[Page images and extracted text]
= = = = =

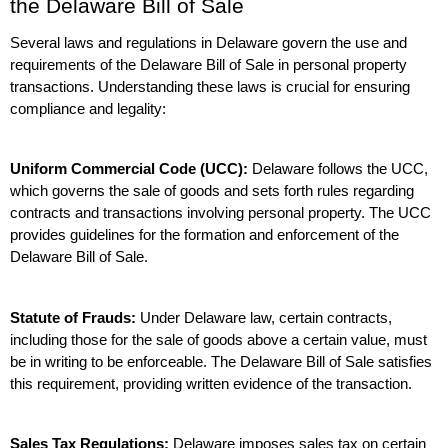
the Delaware Bill of Sale
Several laws and regulations in Delaware govern the use and 
requirements of the Delaware Bill of Sale in personal property 
transactions. Understanding these laws is crucial for ensuring 
compliance and legality:
Uniform Commercial Code (UCC):
 Delaware follows the UCC, 
which governs the sale of goods and sets forth rules regarding 
contracts and transactions involving personal property. The UCC 
provides guidelines for the formation and enforcement of the 
Delaware Bill of Sale.
Statute of Frauds:
 Under Delaware law, certain contracts, 
including those for the sale of goods above a certain value, must 
be in writing to be enforceable. The Delaware Bill of Sale satisfies 
this requirement, providing written evidence of the transaction.
Sales Tax Regulations:
 Delaware imposes sales tax on certain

= = = = =

§ **Task to complete**:
Once the pictures are set aside, repeat the data above exactly.

§ **Answer**:
the Delaware Bill of Sale
Several laws and regulations in Delaware govern the use and 
requirements of the Delaware Bill of Sale in personal property 
transactions. Understanding these laws is crucial for ensuring 
compliance and legality:
Uniform Commercial Code (UCC):
 Delaware follows the UCC, 
which governs the sale of goods and sets forth rules regarding 
contracts and transactions involving personal property. The UCC 
provides guidelines for the formation and enforcement of the 
Delaware Bill of Sale.
Statute of Frauds:
 Under Delaware law, certain contracts, 
including those for the sale of goods above a certain value, must 
be in writing to be enforceable. The Delaware Bill of Sale satisfies 
this requirement, providing written evidence of the transaction.
Sales Tax Regulations:
 Delaware imposes sales tax on certain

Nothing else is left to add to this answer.